In common with other fixed fulcrum implants, the Kessel device delivered good pain relief and modest improvements of function in the short term [2, 3]. However, in contrast to other devices, it also appeared to do so into the medium term with a late loosening rate of 13 % in a cohort of an initial 33 shoulders followed-up for between 8 and 16 years [4] which compared favorably in the UK practice of the time with the sort of survival rates being reported for early use of cemented unconstrained devices, in concentric osteoarthritis, and with subsequent concerns of progressive radio lucent lines in such devices [5].
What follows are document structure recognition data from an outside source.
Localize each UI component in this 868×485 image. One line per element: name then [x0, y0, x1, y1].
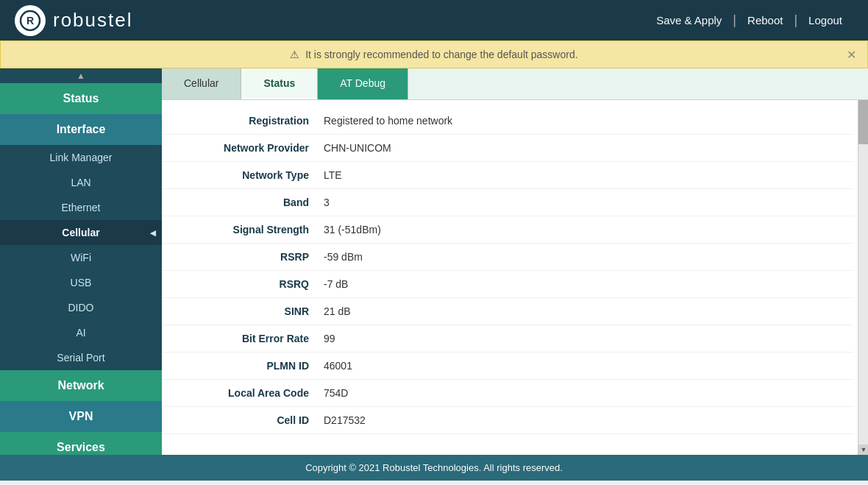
table-row: SINR 21 dB — [162, 298, 853, 325]
sidebar-section-network[interactable]: Network — [0, 370, 162, 401]
scrollbar-thumb[interactable] — [858, 100, 868, 144]
header-actions: Save & Apply | Reboot | Logout — [645, 13, 853, 28]
label-cell-id: Cell ID — [177, 414, 324, 426]
label-registration: Registration — [177, 115, 324, 127]
main-layout: ▲ Status Interface Link Manager LAN Ethe… — [0, 68, 868, 455]
data-content: Registration Registered to home network … — [162, 100, 868, 442]
header: R robustel Save & Apply | Reboot | Logou… — [0, 0, 868, 40]
table-row: Network Type LTE — [162, 162, 853, 189]
value-plmn-id: 46001 — [324, 360, 352, 372]
logo-icon: R — [15, 5, 46, 36]
value-rsrq: -7 dB — [324, 278, 348, 290]
table-row: RSRP -59 dBm — [162, 244, 853, 271]
label-bit-error-rate: Bit Error Rate — [177, 333, 324, 344]
value-signal-strength: 31 (-51dBm) — [324, 224, 381, 236]
tab-status[interactable]: Status — [241, 68, 318, 99]
label-network-provider: Network Provider — [177, 142, 324, 154]
label-rsrp: RSRP — [177, 251, 324, 263]
value-registration: Registered to home network — [324, 115, 452, 127]
label-signal-strength: Signal Strength — [177, 224, 324, 236]
value-band: 3 — [324, 197, 330, 208]
table-row: PLMN ID 46001 — [162, 353, 853, 380]
label-sinr: SINR — [177, 305, 324, 317]
warning-close-button[interactable]: ✕ — [847, 48, 856, 62]
table-row: RSRQ -7 dB — [162, 271, 853, 298]
table-row: Registration Registered to home network — [162, 107, 853, 135]
value-cell-id: D217532 — [324, 414, 366, 426]
sidebar-item-ai[interactable]: AI — [0, 320, 162, 345]
sidebar-item-usb[interactable]: USB — [0, 270, 162, 295]
scrollbar-down-arrow[interactable]: ▼ — [858, 445, 868, 455]
sidebar-section-vpn[interactable]: VPN — [0, 401, 162, 432]
sidebar-item-ethernet[interactable]: Ethernet — [0, 195, 162, 220]
value-bit-error-rate: 99 — [324, 333, 335, 344]
sidebar-section-status[interactable]: Status — [0, 83, 162, 114]
table-row: Bit Error Rate 99 — [162, 325, 853, 353]
warning-icon: ⚠ — [290, 49, 305, 60]
value-network-type: LTE — [324, 169, 342, 181]
content-area: Cellular Status AT Debug Registration Re… — [162, 68, 868, 455]
sidebar-item-lan[interactable]: LAN — [0, 170, 162, 195]
logout-button[interactable]: Logout — [797, 14, 853, 26]
label-local-area-code: Local Area Code — [177, 387, 324, 399]
logo-area: R robustel — [15, 5, 133, 36]
table-row: Cell ID D217532 — [162, 407, 853, 434]
value-network-provider: CHN-UNICOM — [324, 142, 391, 154]
tab-cellular[interactable]: Cellular — [162, 68, 241, 99]
tab-at-debug[interactable]: AT Debug — [318, 68, 408, 99]
sidebar-scroll-up[interactable]: ▲ — [0, 68, 162, 83]
table-row: Network Provider CHN-UNICOM — [162, 135, 853, 162]
table-row: Signal Strength 31 (-51dBm) — [162, 216, 853, 244]
save-apply-button[interactable]: Save & Apply — [645, 14, 733, 26]
value-rsrp: -59 dBm — [324, 251, 363, 263]
label-plmn-id: PLMN ID — [177, 360, 324, 372]
value-local-area-code: 754D — [324, 387, 348, 399]
table-row: Band 3 — [162, 189, 853, 216]
tabs: Cellular Status AT Debug — [162, 68, 868, 100]
scrollbar-track[interactable]: ▼ — [858, 100, 868, 455]
value-sinr: 21 dB — [324, 305, 351, 317]
table-row: Local Area Code 754D — [162, 380, 853, 407]
data-panel: Registration Registered to home network … — [162, 100, 868, 455]
sidebar-item-cellular[interactable]: Cellular — [0, 220, 162, 245]
sidebar-item-link-manager[interactable]: Link Manager — [0, 145, 162, 170]
reboot-button[interactable]: Reboot — [736, 14, 794, 26]
label-rsrq: RSRQ — [177, 278, 324, 290]
footer: Copyright © 2021 Robustel Technologies. … — [0, 455, 868, 481]
sidebar-item-serial-port[interactable]: Serial Port — [0, 345, 162, 370]
footer-text: Copyright © 2021 Robustel Technologies. … — [305, 462, 563, 473]
sidebar-section-services[interactable]: Services — [0, 432, 162, 455]
warning-banner: ⚠ It is strongly recommended to change t… — [0, 40, 868, 68]
sidebar-section-interface[interactable]: Interface — [0, 114, 162, 145]
logo-text: robustel — [53, 9, 133, 32]
sidebar-item-dido[interactable]: DIDO — [0, 295, 162, 320]
warning-text: It is strongly recommended to change the… — [305, 49, 577, 60]
label-band: Band — [177, 197, 324, 208]
svg-text:R: R — [26, 15, 34, 26]
sidebar: ▲ Status Interface Link Manager LAN Ethe… — [0, 68, 162, 455]
label-network-type: Network Type — [177, 169, 324, 181]
sidebar-item-wifi[interactable]: WiFi — [0, 245, 162, 270]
Thus, the lesson of the Kessel prosthesis was that even a “bad” design with a stainless steel screw and fixed fulcrum configuration could achieve durability in low demand patients with uncemented glenoid fixation. Accordingly, using this learning, in our center we extrapolated the concept into an unconstrained modular device for use in concentric osteoarthritis. Based on the Kessel screw, the glenoid prosthesis was made of smooth titanium to encourage osseointegration (Fig. 43.2). From 1989, this became the standard device used in our unit, delivering an effective response for shoulders with “good cuff and good glenoid bone” together with “good cuff and poor glenoid bone” situations.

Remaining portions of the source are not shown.